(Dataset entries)
*****

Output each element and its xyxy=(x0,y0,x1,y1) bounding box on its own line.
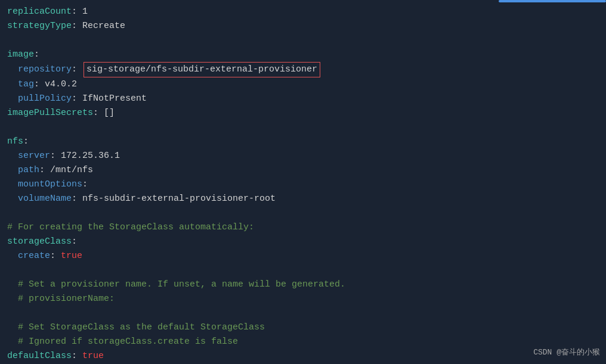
code-line: imagePullSecrets: [] xyxy=(7,106,599,120)
code-key: pullPolicy xyxy=(18,92,72,106)
code-line: strategyType: Recreate xyxy=(7,19,599,33)
scrollbar[interactable] xyxy=(499,0,606,2)
code-line: mountOptions: xyxy=(7,178,599,192)
code-line: server: 172.25.36.1 xyxy=(7,149,599,163)
code-key: defaultClass xyxy=(7,349,72,363)
code-val: 172.25.36.1 xyxy=(61,149,120,163)
code-sep: : xyxy=(50,149,61,163)
code-line: tag: v4.0.2 xyxy=(7,77,599,92)
code-line: # provisionerName: xyxy=(7,292,599,306)
code-key: path xyxy=(18,163,39,178)
watermark: CSDN @奋斗的小猴 xyxy=(533,347,600,359)
code-sep: : xyxy=(34,77,45,92)
code-line xyxy=(7,206,599,220)
code-val: IfNotPresent xyxy=(82,92,147,106)
indent xyxy=(7,335,18,349)
code-sep: : xyxy=(72,19,82,33)
code-sep: : xyxy=(23,135,29,149)
code-sep: : xyxy=(82,178,88,192)
code-sep: : xyxy=(72,92,82,106)
code-sep: : xyxy=(34,48,39,62)
code-comment: # Ignored if storageClass.create is fals… xyxy=(18,335,238,349)
code-key: create xyxy=(18,249,50,263)
code-key: image xyxy=(7,48,34,62)
code-val: /mnt/nfs xyxy=(50,163,93,178)
code-line: # Ignored if storageClass.create is fals… xyxy=(7,335,599,349)
code-sep: : xyxy=(39,163,50,178)
code-val: [] xyxy=(104,106,115,120)
code-line: image: xyxy=(7,48,599,62)
code-line: nfs: xyxy=(7,135,599,149)
indent xyxy=(7,63,18,77)
code-key: server xyxy=(18,149,50,163)
code-line xyxy=(7,263,599,278)
code-val: nfs-subdir-external-provisioner-root xyxy=(82,192,276,206)
code-editor: replicaCount: 1 strategyType: Recreate i… xyxy=(0,0,606,364)
code-sep: : xyxy=(72,5,82,19)
code-key: imagePullSecrets xyxy=(7,106,93,120)
indent xyxy=(7,77,18,92)
code-key: mountOptions xyxy=(18,178,82,192)
code-key: strategyType xyxy=(7,19,72,33)
code-line: pullPolicy: IfNotPresent xyxy=(7,92,599,106)
code-line: path: /mnt/nfs xyxy=(7,163,599,178)
code-sep: : xyxy=(72,349,82,363)
code-line: replicaCount: 1 xyxy=(7,5,599,19)
code-key: nfs xyxy=(7,135,23,149)
code-sep: : xyxy=(50,249,61,263)
code-sep: : xyxy=(72,192,82,206)
code-val: v4.0.2 xyxy=(45,77,77,92)
code-sep: : xyxy=(72,235,77,249)
code-key: repository xyxy=(18,63,72,77)
code-line: storageClass: xyxy=(7,235,599,249)
code-comment: # Set StorageClass as the default Storag… xyxy=(18,321,265,335)
indent xyxy=(7,192,18,206)
indent xyxy=(7,249,18,263)
code-line: volumeName: nfs-subdir-external-provisio… xyxy=(7,192,599,206)
code-line: create: true xyxy=(7,249,599,263)
code-key: volumeName xyxy=(18,192,72,206)
code-line xyxy=(7,306,599,321)
indent xyxy=(7,178,18,192)
code-val: 1 xyxy=(82,5,88,19)
code-line xyxy=(7,120,599,135)
code-comment: # Set a provisioner name. If unset, a na… xyxy=(18,278,345,292)
code-key: storageClass xyxy=(7,235,72,249)
indent xyxy=(7,278,18,292)
code-line: defaultClass: true xyxy=(7,349,599,363)
code-comment: # provisionerName: xyxy=(18,292,115,306)
code-comment: # For creating the StorageClass automati… xyxy=(7,220,254,235)
code-line xyxy=(7,33,599,48)
code-key: replicaCount xyxy=(7,5,72,19)
code-val: Recreate xyxy=(82,19,125,33)
highlighted-value: sig-storage/nfs-subdir-external-provisio… xyxy=(84,62,320,77)
code-line: # For creating the StorageClass automati… xyxy=(7,220,599,235)
indent xyxy=(7,92,18,106)
code-sep: : xyxy=(72,63,82,77)
indent xyxy=(7,163,18,178)
code-val: true xyxy=(82,349,104,363)
code-val: true xyxy=(61,249,82,263)
indent xyxy=(7,292,18,306)
indent xyxy=(7,321,18,335)
code-key: tag xyxy=(18,77,34,92)
code-line: # Set a provisioner name. If unset, a na… xyxy=(7,278,599,292)
indent xyxy=(7,149,18,163)
code-line: # Set StorageClass as the default Storag… xyxy=(7,321,599,335)
code-line: repository: sig-storage/nfs-subdir-exter… xyxy=(7,62,599,77)
code-sep: : xyxy=(93,106,104,120)
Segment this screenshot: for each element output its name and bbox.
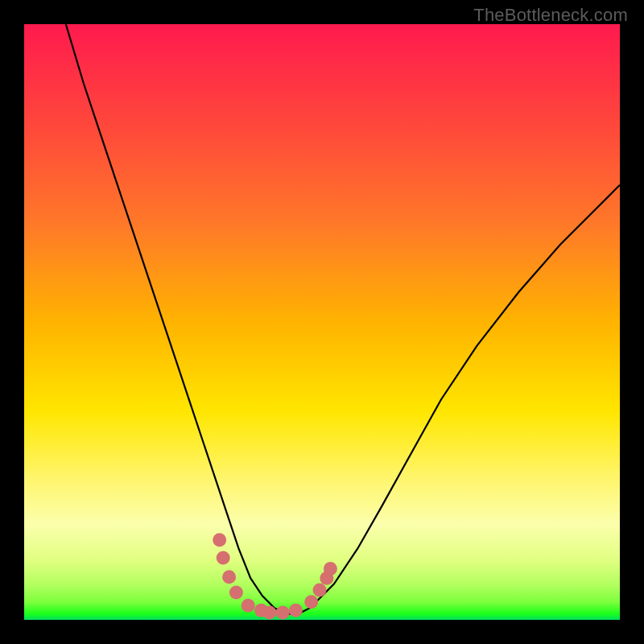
curve-marker (304, 595, 318, 609)
curve-marker (229, 586, 243, 600)
chart-frame: TheBottleneck.com (0, 0, 644, 644)
chart-svg (24, 24, 620, 620)
brand-label: TheBottleneck.com (473, 5, 628, 26)
curve-marker (276, 606, 290, 620)
curve-marker (262, 606, 276, 620)
curve-marker (222, 570, 236, 584)
curve-marker (242, 599, 255, 613)
curve-marker (324, 562, 337, 576)
bottleneck-curve (66, 24, 620, 614)
plot-area (24, 24, 620, 620)
curve-marker (289, 604, 303, 617)
curve-marker (213, 533, 226, 547)
curve-markers (213, 533, 337, 619)
curve-marker (313, 584, 327, 597)
curve-marker (217, 551, 230, 565)
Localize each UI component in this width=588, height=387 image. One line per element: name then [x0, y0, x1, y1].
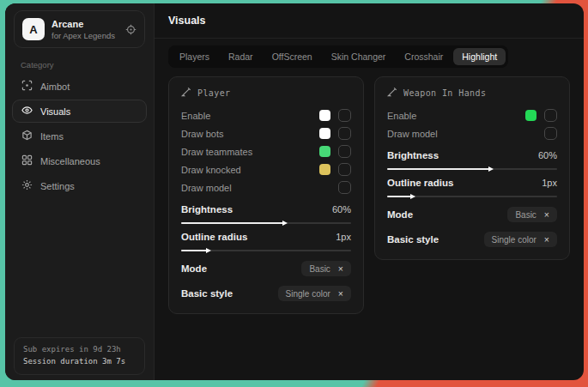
draw-teammates-checkbox[interactable] [338, 145, 351, 158]
sidebar-item-settings[interactable]: Settings [12, 174, 147, 197]
toggle-row-enable: Enable [181, 106, 351, 124]
slider-value: 1px [336, 232, 351, 242]
tab-highlight[interactable]: Highlight [453, 48, 506, 65]
slider-value: 60% [538, 150, 557, 160]
mode-row: Mode Basic × [181, 261, 351, 276]
sidebar-item-miscellaneous[interactable]: Miscellaneous [12, 149, 147, 172]
eye-icon [21, 105, 33, 118]
sidebar-item-label: Items [40, 131, 64, 142]
draw-model-checkbox[interactable] [338, 181, 351, 194]
slider-thumb[interactable] [488, 166, 494, 172]
slider-value: 1px [542, 178, 557, 188]
subscription-info: Sub expires in 9d 23h Session duration 3… [14, 337, 145, 375]
tab-offscreen[interactable]: OffScreen [264, 48, 321, 65]
page-title: Visuals [168, 15, 206, 27]
sidebar: A Arcane for Apex Legends Category [5, 3, 155, 380]
package-icon [21, 130, 33, 142]
toggle-row-draw-knocked: Draw knocked [181, 160, 351, 178]
color-swatch[interactable] [319, 128, 330, 139]
session-duration-text: Session duration 3m 7s [23, 356, 136, 368]
toggle-row-draw-bots: Draw bots [181, 124, 351, 142]
slider-thumb[interactable] [206, 248, 211, 253]
brightness-slider[interactable] [181, 222, 351, 224]
toggle-row-enable: Enable [387, 106, 557, 124]
basic-style-tag[interactable]: Single color × [278, 286, 351, 301]
main-header: Visuals [155, 3, 584, 39]
toggle-row-draw-model: Draw model [181, 178, 351, 197]
color-swatch[interactable] [319, 110, 330, 121]
enable-checkbox[interactable] [544, 109, 557, 122]
color-swatch[interactable] [319, 146, 330, 157]
mode-tag[interactable]: Basic × [301, 261, 351, 276]
brightness-slider-block: Brightness 60% [181, 204, 351, 224]
color-swatch[interactable] [319, 164, 330, 175]
player-panel: Player Enable Draw bots Draw teammates [168, 76, 364, 314]
mode-row: Mode Basic × [387, 207, 557, 222]
outline-radius-slider[interactable] [387, 196, 557, 197]
target-icon[interactable] [125, 24, 136, 35]
close-icon[interactable]: × [544, 210, 549, 220]
slider-value: 60% [332, 204, 351, 215]
sidebar-nav: Aimbot Visuals [12, 75, 147, 197]
gear-icon [21, 179, 33, 192]
outline-radius-slider-block: Outline radius 1px [181, 232, 351, 251]
panel-title: Player [197, 88, 231, 98]
basic-style-row: Basic style Single color × [387, 232, 557, 247]
tab-crosshair[interactable]: Crosshair [396, 48, 452, 65]
panel-title: Weapon In Hands [403, 88, 486, 98]
highlighter-icon [387, 87, 397, 99]
close-icon[interactable]: × [544, 235, 549, 245]
weapon-in-hands-panel: Weapon In Hands Enable Draw model Bright… [374, 76, 570, 260]
outline-radius-slider[interactable] [181, 250, 351, 251]
sidebar-item-label: Settings [40, 181, 75, 191]
sub-expires-text: Sub expires in 9d 23h [23, 344, 136, 356]
basic-style-row: Basic style Single color × [181, 286, 351, 301]
basic-style-tag[interactable]: Single color × [484, 232, 557, 247]
enable-checkbox[interactable] [338, 109, 351, 122]
app-title: Arcane [52, 19, 115, 29]
close-icon[interactable]: × [338, 289, 343, 299]
sidebar-item-label: Aimbot [40, 82, 70, 92]
slider-thumb[interactable] [282, 221, 288, 226]
brightness-slider-block: Brightness 60% [387, 150, 557, 170]
crosshair-icon [21, 80, 33, 93]
draw-model-checkbox[interactable] [544, 127, 557, 140]
color-swatch[interactable] [525, 110, 536, 121]
sidebar-item-aimbot[interactable]: Aimbot [12, 75, 147, 98]
tab-players[interactable]: Players [171, 48, 218, 65]
mode-tag[interactable]: Basic × [507, 207, 557, 222]
tab-skin-changer[interactable]: Skin Changer [323, 48, 395, 65]
sidebar-item-visuals[interactable]: Visuals [12, 100, 147, 123]
toggle-row-draw-teammates: Draw teammates [181, 142, 351, 160]
app-logo: A [22, 18, 45, 40]
tab-radar[interactable]: Radar [220, 48, 262, 65]
app-header: A Arcane for Apex Legends [14, 10, 145, 48]
sidebar-item-label: Visuals [40, 106, 70, 117]
draw-model-checkbox-player-knocked[interactable] [338, 163, 351, 176]
sidebar-item-label: Miscellaneous [40, 156, 100, 166]
toggle-row-draw-model: Draw model [387, 124, 557, 142]
close-icon[interactable]: × [338, 264, 343, 274]
slider-thumb[interactable] [410, 194, 415, 199]
desktop-background: A Arcane for Apex Legends Category [0, 0, 588, 387]
app-window: A Arcane for Apex Legends Category [5, 3, 584, 380]
draw-bots-checkbox[interactable] [338, 127, 351, 140]
sidebar-item-items[interactable]: Items [12, 124, 147, 148]
grid-icon [21, 154, 33, 167]
main-area: Visuals Players Radar OffScreen Skin Cha… [155, 3, 584, 380]
brightness-slider[interactable] [387, 168, 557, 170]
outline-radius-slider-block: Outline radius 1px [387, 178, 557, 197]
app-subtitle: for Apex Legends [52, 31, 115, 40]
visuals-tabbar: Players Radar OffScreen Skin Changer Cro… [168, 45, 508, 68]
highlighter-icon [181, 87, 191, 99]
highlight-content: Player Enable Draw bots Draw teammates [155, 68, 584, 323]
category-label: Category [21, 60, 138, 70]
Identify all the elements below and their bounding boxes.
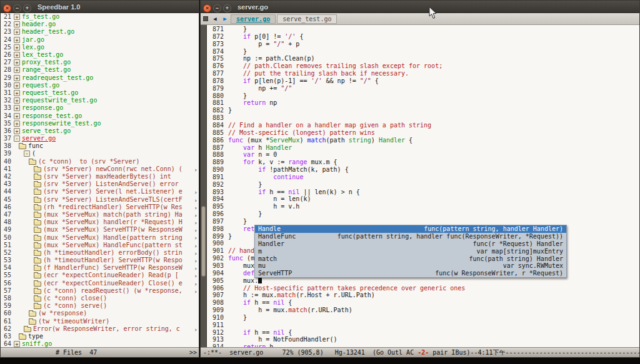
speedbar-row[interactable]: 35+responsewrite_test.go — [1, 120, 199, 127]
speedbar-label[interactable]: proxy_test.go — [22, 59, 71, 66]
speedbar-label[interactable]: readrequest_test.go — [22, 74, 93, 82]
folder-icon[interactable] — [34, 243, 41, 248]
speedbar-row[interactable]: 38func — [1, 142, 199, 150]
code-line[interactable]: 891 continue — [208, 174, 639, 181]
speedbar-label[interactable]: header_test.go — [22, 28, 74, 36]
speedbar-row[interactable]: 42(srv *Server) maxHeaderBytes() int — [1, 173, 199, 180]
expand-icon[interactable]: + — [14, 14, 20, 20]
speedbar-label[interactable]: responsewrite_test.go — [22, 120, 101, 127]
folder-icon[interactable] — [34, 236, 41, 241]
code-area[interactable]: 871 }872 if p[0] != '/' {873 p = "/" + p… — [208, 26, 639, 347]
speedbar-row[interactable]: 29+readrequest_test.go — [1, 74, 199, 82]
collapse-icon[interactable]: - — [24, 150, 30, 157]
speedbar-row[interactable]: 33+response.go — [1, 104, 199, 112]
code-line[interactable]: 874 } — [208, 48, 639, 56]
speedbar-label[interactable]: (tw *timeoutWriter) — [38, 318, 109, 325]
code-line[interactable]: 887 var h Handler — [208, 144, 639, 152]
speedbar-row[interactable]: 24+jar.go — [1, 36, 199, 44]
expand-icon[interactable]: + — [14, 105, 20, 111]
speedbar-titlebar[interactable]: ×−+ Speedbar 1.0 — [1, 1, 199, 13]
speedbar-label[interactable]: type — [28, 333, 43, 340]
speedbar-row[interactable]: 57(c *conn) readRequest() (w *response,› — [1, 287, 199, 295]
speedbar-label[interactable]: (srv *Server) ListenAndServe() error — [43, 180, 179, 188]
code-line[interactable]: 884// Find a handler on a handler map gi… — [208, 122, 639, 129]
code-line[interactable]: 882} — [208, 107, 639, 114]
speedbar-row[interactable]: 60(w *response) — [1, 310, 199, 317]
expand-icon[interactable]: + — [14, 59, 20, 66]
speedbar-row[interactable]: 22+header.go — [1, 21, 199, 28]
speedbar-row[interactable]: 25+lex.go — [1, 44, 199, 51]
code-line[interactable]: 907 h := mux.match(r.Host + r.URL.Path) — [208, 292, 639, 299]
menu-icon[interactable] — [203, 16, 208, 21]
speedbar-row[interactable]: 36+serve_test.go — [1, 127, 199, 135]
speedbar-row[interactable]: 55(ecr *expectContinueReader) Read(p [› — [1, 272, 199, 279]
folder-icon[interactable] — [34, 190, 41, 195]
folder-icon[interactable] — [34, 198, 41, 203]
speedbar-label[interactable]: server.go — [22, 135, 56, 142]
speedbar-label[interactable]: requestwrite_test.go — [22, 97, 97, 104]
code-line[interactable]: 872 if p[0] != '/' { — [208, 33, 639, 41]
speedbar-row[interactable]: 63type — [1, 333, 199, 340]
speedbar-label[interactable]: lex.go — [22, 44, 44, 51]
folder-icon[interactable] — [34, 182, 41, 187]
code-line[interactable]: 886func (mux *ServeMux) match(path strin… — [208, 137, 639, 144]
code-line[interactable]: 912 if h == nil { — [208, 329, 639, 337]
code-line[interactable]: 896 } — [208, 210, 639, 218]
expand-icon[interactable]: + — [14, 97, 20, 104]
speedbar-label[interactable]: (mux *ServeMux) handler(r *Request) H — [43, 219, 182, 226]
code-line[interactable]: 913 h = NotFoundHandler() — [208, 336, 639, 343]
expand-icon[interactable]: + — [14, 37, 20, 43]
speedbar-row[interactable]: 48(mux *ServeMux) handler(r *Request) H› — [1, 219, 199, 226]
code-line[interactable]: 873 p = "/" + p — [208, 41, 639, 48]
speedbar-label[interactable]: func — [28, 142, 43, 150]
speedbar-label[interactable]: (c *conn) serve() — [43, 302, 107, 310]
speedbar-file-tree[interactable]: 21+fs_test.go22+header.go23+header_test.… — [1, 13, 199, 347]
code-line[interactable]: 877 // put the trailing slash back if ne… — [208, 70, 639, 77]
code-line[interactable]: 889 for k, v := range mux.m { — [208, 159, 639, 166]
speedbar-row[interactable]: 46(rh *redirectHandler) ServeHTTP(w Res› — [1, 204, 199, 211]
speedbar-label[interactable]: jar.go — [22, 36, 44, 44]
speedbar-label[interactable]: (ecr *expectContinueReader) Read(p [ — [43, 272, 179, 279]
speedbar-label[interactable]: (ecr *expectContinueReader) Close() e — [43, 280, 182, 287]
folder-icon[interactable] — [34, 205, 41, 210]
completion-item[interactable]: muvar sync.RWMutex — [255, 262, 566, 270]
code-line[interactable]: 876 // path.Clean removes trailing slash… — [208, 62, 639, 70]
tab-back-icon[interactable]: ◀ — [211, 14, 219, 23]
speedbar-row[interactable]: 62Error(w ResponseWriter, error string, … — [1, 325, 199, 333]
folder-icon[interactable] — [29, 320, 36, 325]
folder-icon[interactable] — [24, 327, 31, 332]
speedbar-label[interactable]: (srv *Server) newConn(rwc net.Conn) ( — [43, 165, 182, 173]
speedbar-label[interactable]: response_test.go — [22, 112, 82, 120]
folder-icon[interactable] — [19, 335, 26, 340]
tab-serve_test-go[interactable]: serve_test.go — [277, 14, 337, 24]
speedbar-row[interactable]: 32+requestwrite_test.go — [1, 97, 199, 104]
completion-item[interactable]: Handlefunc(pattern string, handler Handl… — [255, 225, 566, 233]
code-line[interactable]: 892 } — [208, 181, 639, 189]
completion-item[interactable]: ServeHTTPfunc(w ResponseWriter, r *Reque… — [255, 270, 566, 277]
speedbar-row[interactable]: 27+proxy_test.go — [1, 59, 199, 66]
expand-icon[interactable]: + — [14, 128, 20, 134]
speedbar-label[interactable]: fs_test.go — [22, 13, 59, 21]
speedbar-row[interactable]: 58(c *conn) close() — [1, 295, 199, 302]
code-line[interactable]: 895 h = v.h — [208, 203, 639, 210]
expand-icon[interactable]: + — [14, 29, 20, 35]
speedbar-row[interactable]: 41(srv *Server) newConn(rwc net.Conn) (› — [1, 165, 199, 173]
expand-icon[interactable]: + — [14, 67, 20, 73]
speedbar-label[interactable]: (mux *ServeMux) ServeHTTP(w ResponseW — [43, 226, 182, 234]
speedbar-row[interactable]: 37-server.go — [1, 135, 199, 142]
code-line[interactable]: 881 return np — [208, 99, 639, 107]
code-line[interactable]: 890 if !pathMatch(k, path) { — [208, 166, 639, 174]
speedbar-label[interactable]: (c *conn) to (srv *Server) — [38, 158, 140, 165]
speedbar-label[interactable]: (srv *Server) Serve(l net.Listener) e — [43, 188, 182, 195]
folder-icon[interactable] — [34, 297, 41, 302]
folder-icon[interactable] — [19, 144, 26, 149]
speedbar-label[interactable]: request_test.go — [22, 89, 78, 97]
collapse-icon[interactable]: - — [14, 135, 20, 142]
completion-item[interactable]: matchfunc(path string) Handler — [255, 255, 566, 262]
speedbar-label[interactable]: sniff.go — [22, 340, 52, 347]
code-line[interactable]: 897 } — [208, 218, 639, 225]
expand-icon[interactable]: + — [14, 113, 20, 119]
expand-icon[interactable]: + — [14, 52, 20, 58]
speedbar-row[interactable]: 28+range_test.go — [1, 66, 199, 74]
speedbar-label[interactable]: response.go — [22, 104, 63, 112]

*****

◆ INSTRUCTIONS FOR THE TASK: Above are some records; copy each line there that contains "toggle".

◆ ANSWER TO THE PROBLEM:
toggle-row-enable: Enable [181, 106, 351, 124]
toggle-row-draw-knocked: Draw knocked [181, 160, 351, 178]
toggle-row-draw-bots: Draw bots [181, 124, 351, 142]
toggle-row-enable: Enable [387, 106, 557, 124]
toggle-row-draw-model: Draw model [181, 178, 351, 197]
toggle-row-draw-teammates: Draw teammates [181, 142, 351, 160]
toggle-row-draw-model: Draw model [387, 124, 557, 142]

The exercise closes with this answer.